Big Ideas for Geograph
Published: 9 March 2010
Contents
- Image Search/Browse technology
- Sample selection algorithm
- Faceted Browsing
- Interactive Graph Visualization
- Photo Clustering
- Timeline View
- Visually Similar Images
- 'Term' Identification in freeform text
- Related Images
- Develop GeoBrowser further
- Educational tools and games
- Map/Photo Games
- Find features along a route - guide creator
- Themed collections of images
- Illustrated quiz system
- Annotating images and footnotes
- Curated Collections Creator
- Website Development
- Port the site to a new Country
- Make the generic version of the site truly generic
- Smartphone interface with mapping
- Content/Collection search
- User rating system
- Site-wide Filter
- Website/Template Redesign
- Other
- Bulk data download server
- Streaming Server/Clients
- Project auto-installer
- Access Log Processing
- Resources
We have a new mini-app: Ideas for Geograph that lists potential ideas, with voting.
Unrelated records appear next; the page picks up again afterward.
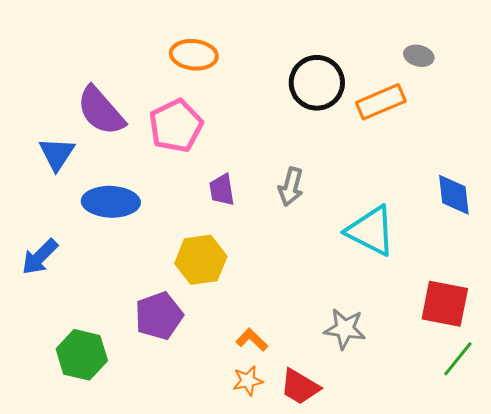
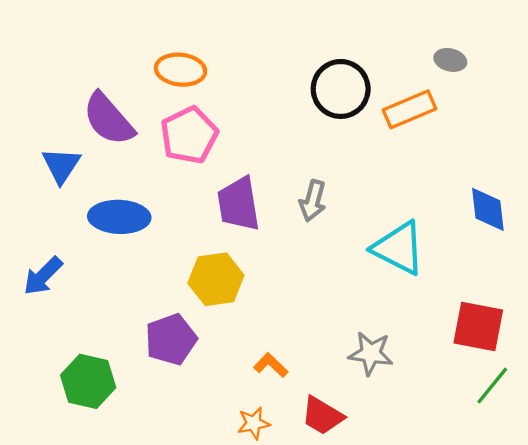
orange ellipse: (194, 55) -> (181, 70), moved
purple trapezoid: (222, 190) -> (239, 204), size x1.6
orange star: (248, 381) -> (254, 423), moved

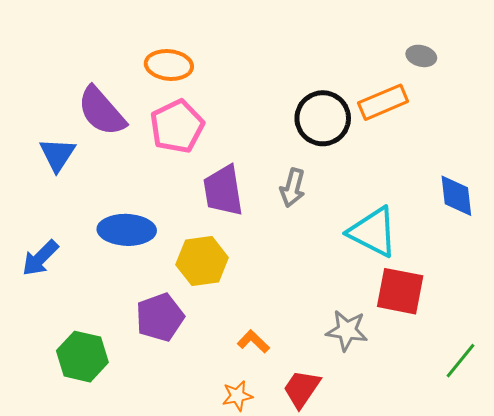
black circle: (341, 89) -> (323, 118), moved
blue ellipse: (119, 217) -> (127, 230), moved
red square: (478, 326) -> (400, 291), moved
red trapezoid: (322, 416) -> (302, 389), turned 93

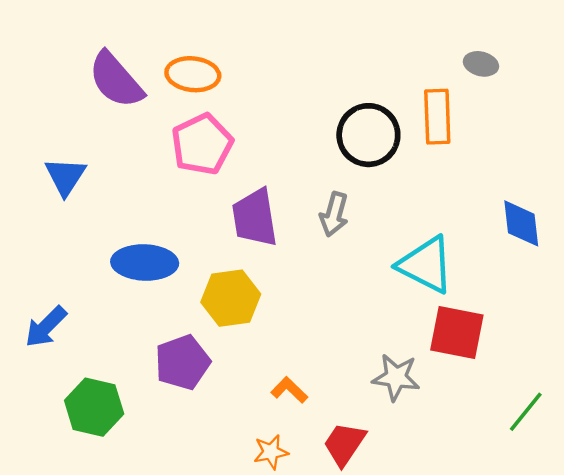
orange rectangle: (383, 102) -> (437, 117), turned -69
purple semicircle: (102, 111) -> (116, 80), moved
blue arrow: (40, 258) -> (46, 327), moved

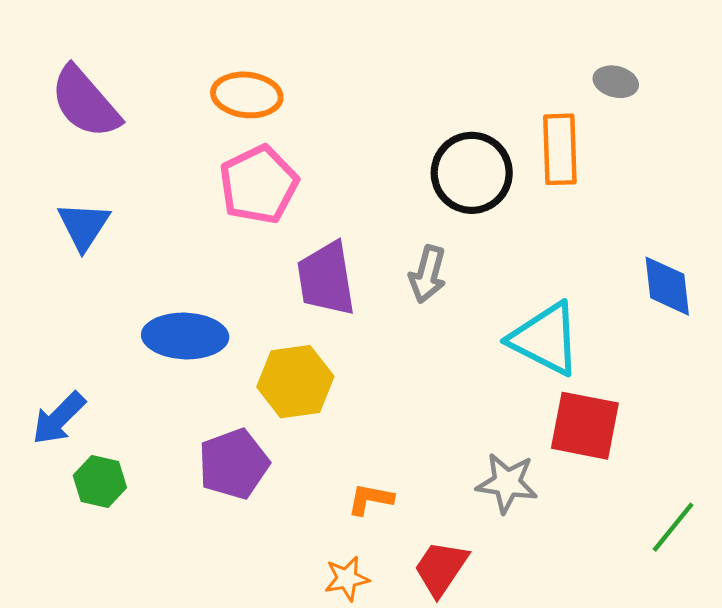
purple semicircle: (116, 80) -> (85, 102), moved
orange L-shape: (289, 390) -> (370, 499), turned -33
green hexagon: (94, 407) -> (100, 482), moved, size x0.7

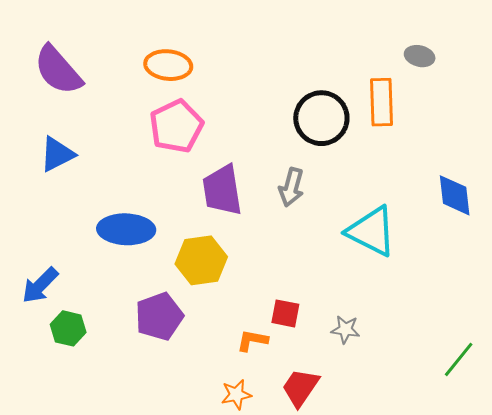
blue triangle: (84, 226) -> (57, 154), turned 30
red square: (585, 426) -> (285, 313), moved, size x0.6
gray star: (507, 483) -> (345, 329), size x0.7

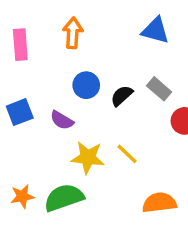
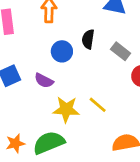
black semicircle: (122, 96) -> (88, 39), moved, turned -36

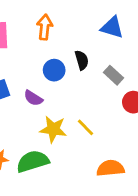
black semicircle: (88, 39) -> (82, 60), turned 150

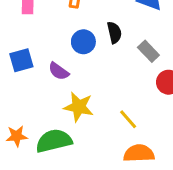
yellow line: (86, 127) -> (128, 119), moved

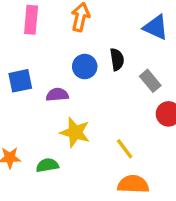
purple semicircle: (59, 71) -> (57, 95), turned 135
green semicircle: (54, 141) -> (47, 165), size x0.6

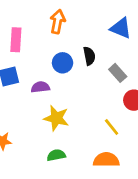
pink rectangle: (31, 20) -> (16, 40), moved
yellow line: (125, 149) -> (112, 127), moved
green semicircle: (47, 165) -> (56, 155), moved

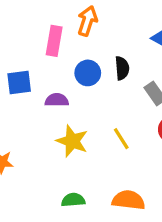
pink rectangle: (16, 40) -> (54, 41), moved
yellow line: (112, 127) -> (121, 139), moved
green semicircle: (56, 155) -> (73, 200), moved

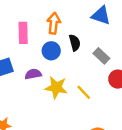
orange arrow: (87, 21) -> (54, 23), moved
yellow star: (72, 141) -> (56, 87), moved

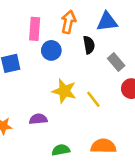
blue triangle: (101, 15) -> (107, 22), moved, turned -30
blue circle: (51, 51) -> (51, 50), moved
purple semicircle: (33, 74) -> (38, 119), moved

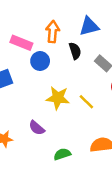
pink rectangle: (35, 29) -> (21, 43), turned -65
purple semicircle: (38, 119) -> (37, 128), turned -126

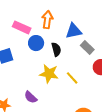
blue triangle: (89, 26) -> (74, 31), moved
black semicircle: (75, 51) -> (56, 49), moved

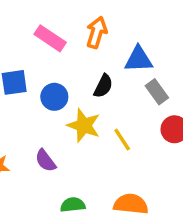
blue circle: (36, 43) -> (54, 97), moved
black semicircle: (56, 49) -> (103, 86), turned 32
- This is a summary of some ideas for projects within the Geograph Project or simply to use the Geograph Archive of images. Presented here are some of the more standalone ideas, that would make a good project in their own right.
- We have lots of raw data to play with - including pretty pictures, all semantically referenced (primarily location, but also time, subject categorization etc.) - as well as large quantities of textual data. This leads to many possibilities for visualizations, interactive exploration tools, map mashups, and searching/browsing tools. Such tools could easily be reused for other non-Geograph sources of data.
- Alternatively you could choose to work on a project more directly involved with the website itself: enhancing features, new features, or making the open-source code even easier to reuse.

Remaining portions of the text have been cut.